Report every line below that carries the word "because".

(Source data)
++++

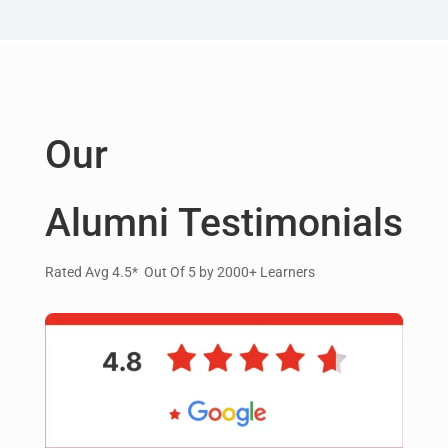
Our
Alumni Testimonials
Rated Avg 4.5* Out Of 5 by 2000+ Learners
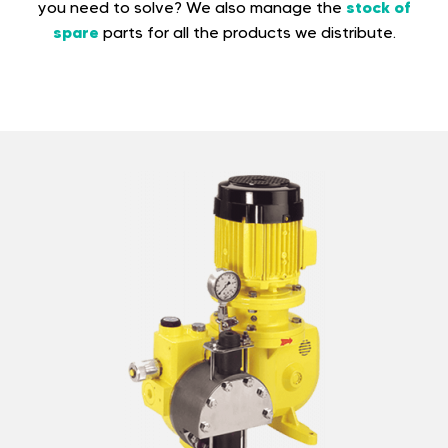
stock of
you need to solve? We also manage the
spare
parts for all the products we distribute.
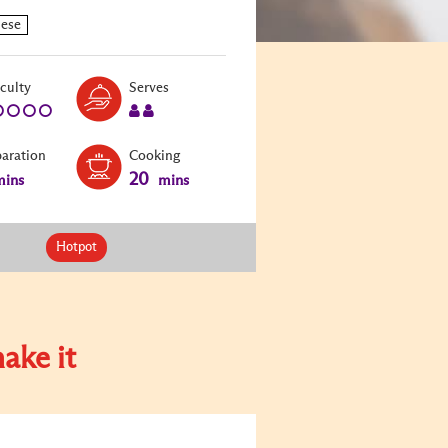
Level:
Serves:
iculty
Serves
1
2
paration
Cooking
20
ins
mins
Hotpot
ake it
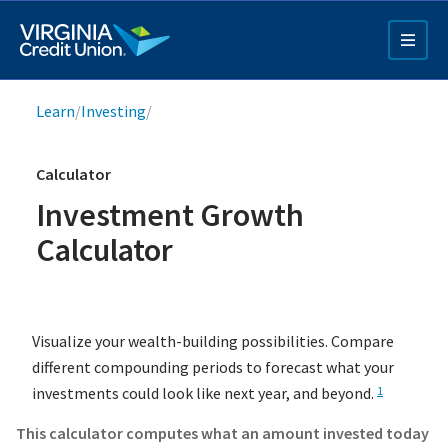
Skip
to
main
content
Breadcrumb
Learn
/
Investing
/
Calculator
Investment Growth
Calculator
Q4 Credit Card ad
Pay a Loan Ad
Visualize your wealth-building possibilities. Compare
different compounding periods to forecast what your
investments could look like next year, and beyond.
1
This calculator computes what an amount invested today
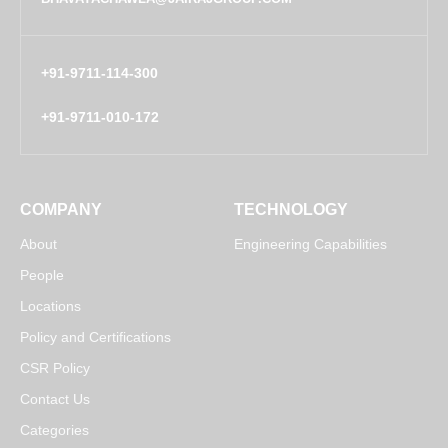
+91-9711-114-300
+91-9711-010-172
COMPANY
TECHNOLOGY
About
Engineering Capabilities
People
Locations
Policy and Certifications
CSR Policy
Contact Us
Categories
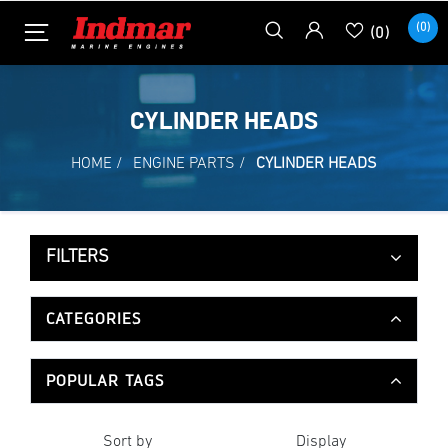
(0)
(0)
CYLINDER HEADS
HOME
/
ENGINE PARTS
/
CYLINDER HEADS
FILTERS
CATEGORIES
POPULAR TAGS
Sort by
Display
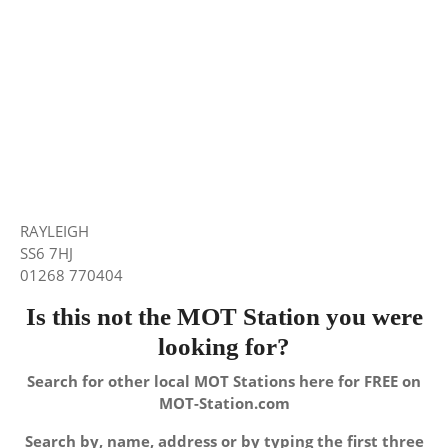
RAYLEIGH
SS6 7HJ
01268 770404
Is this not the MOT Station you were
looking for?
Search for other local MOT Stations here for FREE on
MOT-Station.com
Search by, name, address or by typing the first three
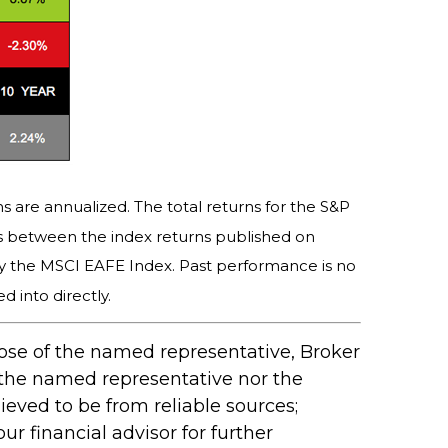
s are annualized. The total returns for the S&P
es between the index returns published on
y the MSCI EAFE Index. Past performance is no
 into directly.
hose of the named representative, Broker
 the named representative nor the
ieved to be from reliable sources;
r financial advisor for further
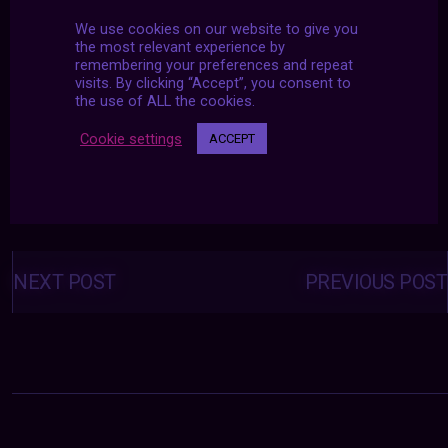
We use cookies on our website to give you
the most relevant experience by
remembering your preferences and repeat
visits. By clicking “Accept”, you consent to
the use of ALL the cookies.
Cookie settings
ACCEPT
Posts
navigation
NEXT POST
PREVIOUS POST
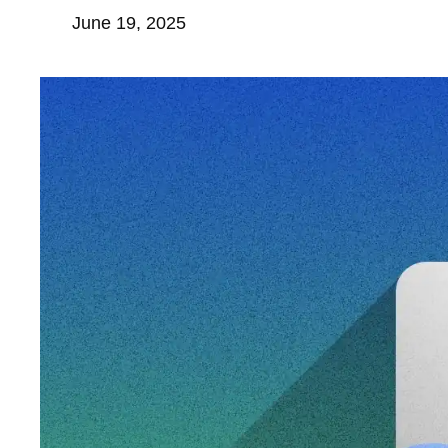
June 19, 2025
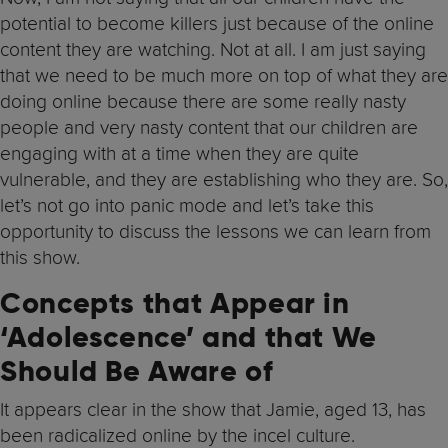
potential to become killers just because of the online
content they are watching. Not at all. I am just saying
that we need to be much more on top of what they are
doing online because there are some really nasty
people and very nasty content that our children are
engaging with at a time when they are quite
vulnerable, and they are establishing who they are. So,
let’s not go into panic mode and let’s take this
opportunity to discuss the lessons we can learn from
this show.
Concepts that Appear in
‘Adolescence’ and that We
Should Be Aware of
It appears clear in the show that Jamie, aged 13, has
been radicalized online by the incel culture.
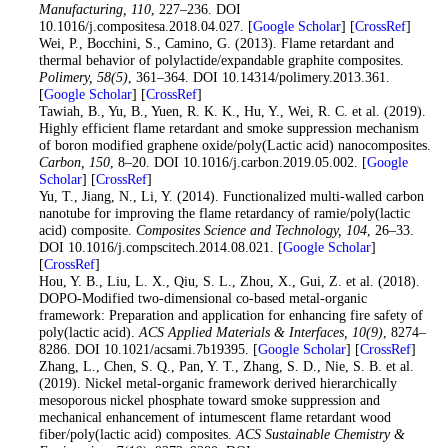
Manufacturing
, 110
, 227–236. DOI
10.1016/j.compositesa.2018.04.027. [
Google Scholar
] [
CrossRef
]
26
. Wei, P., Bocchini, S., Camino, G. (2013). Flame retardant and
thermal behavior of polylactide/expandable graphite composites.
Polimery
, 58
(5)
, 361–364. DOI 10.14314/polimery.2013.361.
[
Google Scholar
] [
CrossRef
]
27
. Tawiah, B., Yu, B., Yuen, R. K. K., Hu, Y., Wei, R. C. et al. (2019).
Highly efficient flame retardant and smoke suppression mechanism
of boron modified graphene oxide/poly(Lactic acid) nanocomposites.
Carbon
, 150
, 8–20. DOI 10.1016/j.carbon.2019.05.002. [
Google
Scholar
] [
CrossRef
]
28
. Yu, T., Jiang, N., Li, Y. (2014). Functionalized multi-walled carbon
nanotube for improving the flame retardancy of ramie/poly(lactic
acid) composite.
Composites Science and Technology
, 104
, 26–33.
DOI 10.1016/j.compscitech.2014.08.021. [
Google Scholar
]
[
CrossRef
]
29
. Hou, Y. B., Liu, L. X., Qiu, S. L., Zhou, X., Gui, Z. et al. (2018).
DOPO-Modified two-dimensional co-based metal-organic
framework: Preparation and application for enhancing fire safety of
poly(lactic acid).
ACS Applied Materials & Interfaces
, 10
(9)
, 8274–
8286. DOI 10.1021/acsami.7b19395. [
Google Scholar
] [
CrossRef
]
30
. Zhang, L., Chen, S. Q., Pan, Y. T., Zhang, S. D., Nie, S. B. et al.
(2019). Nickel metal-organic framework derived hierarchically
mesoporous nickel phosphate toward smoke suppression and
mechanical enhancement of intumescent flame retardant wood
fiber/poly(lactic acid) composites.
ACS Sustainable Chemistry &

++++

WRITTEN SOLUTION:
potential to become killers just because of the online
doing online because there are some really nasty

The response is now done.